The non-abelian target space duals of Taub-NUT space

TL;DR

This paper explores non-abelian duality transformations of Taub-NUT space, revealing new solutions and relationships between fixed points, singularities, and duality groups in string theory.

Contribution

It demonstrates non-abelian duality for non-free group actions on Taub-NUT space, uncovering new solutions and the interplay of T-duality procedures.

Findings

U(1) and SO(3) T-dualities commute in this context.

Fixed points correspond to singularities in dual solutions.
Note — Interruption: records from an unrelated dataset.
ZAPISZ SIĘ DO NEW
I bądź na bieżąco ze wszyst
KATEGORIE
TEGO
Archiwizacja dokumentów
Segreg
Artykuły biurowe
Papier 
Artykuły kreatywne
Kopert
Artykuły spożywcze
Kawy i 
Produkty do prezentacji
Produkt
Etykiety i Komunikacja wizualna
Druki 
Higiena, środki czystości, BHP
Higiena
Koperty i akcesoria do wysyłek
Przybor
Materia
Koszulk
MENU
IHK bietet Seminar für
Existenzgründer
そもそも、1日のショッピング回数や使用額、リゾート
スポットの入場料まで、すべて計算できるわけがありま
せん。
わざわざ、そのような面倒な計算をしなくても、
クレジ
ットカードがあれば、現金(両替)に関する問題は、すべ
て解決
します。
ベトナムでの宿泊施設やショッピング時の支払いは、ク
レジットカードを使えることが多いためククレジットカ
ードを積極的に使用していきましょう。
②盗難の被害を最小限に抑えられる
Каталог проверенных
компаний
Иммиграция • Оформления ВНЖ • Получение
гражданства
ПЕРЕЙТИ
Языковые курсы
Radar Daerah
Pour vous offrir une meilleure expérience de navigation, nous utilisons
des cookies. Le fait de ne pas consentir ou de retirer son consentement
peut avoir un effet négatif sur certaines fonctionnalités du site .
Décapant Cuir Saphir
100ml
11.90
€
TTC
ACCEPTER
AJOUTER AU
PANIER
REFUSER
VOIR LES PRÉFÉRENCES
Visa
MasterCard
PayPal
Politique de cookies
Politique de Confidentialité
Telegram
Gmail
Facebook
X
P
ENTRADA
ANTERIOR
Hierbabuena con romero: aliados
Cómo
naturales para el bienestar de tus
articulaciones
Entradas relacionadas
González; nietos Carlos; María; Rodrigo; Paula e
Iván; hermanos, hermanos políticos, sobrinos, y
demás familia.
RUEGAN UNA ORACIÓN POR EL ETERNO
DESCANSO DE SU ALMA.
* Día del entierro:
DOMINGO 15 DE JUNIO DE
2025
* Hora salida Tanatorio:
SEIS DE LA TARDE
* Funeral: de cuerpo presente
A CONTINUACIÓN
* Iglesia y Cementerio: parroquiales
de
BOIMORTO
Extreme points of the O(1,1) duality group have special significance.

Abstract

We discuss the non-abelian duality procedure for groups which do not act freely. As an example we consider Taub-NUT space, which has the local isometry group $SU(2) \otimes U(1)$. We dualise over the entire symmetry group as well as the subgroups $SO(3)$ and $U(1)$, presenting unusual new solutions to low energy string theory. The solutions obtained highlight the relationship between fixed points of an isometry in one solution and singular points in another. We also find the interesting results that, in this case, the $U(1)$ and $SO(3)$ $T$-duality procedures commute with each other, and that the extreme points of the $O(1,1)$ duality group for the time translations have special significance under the $SO(3)$ T-duality.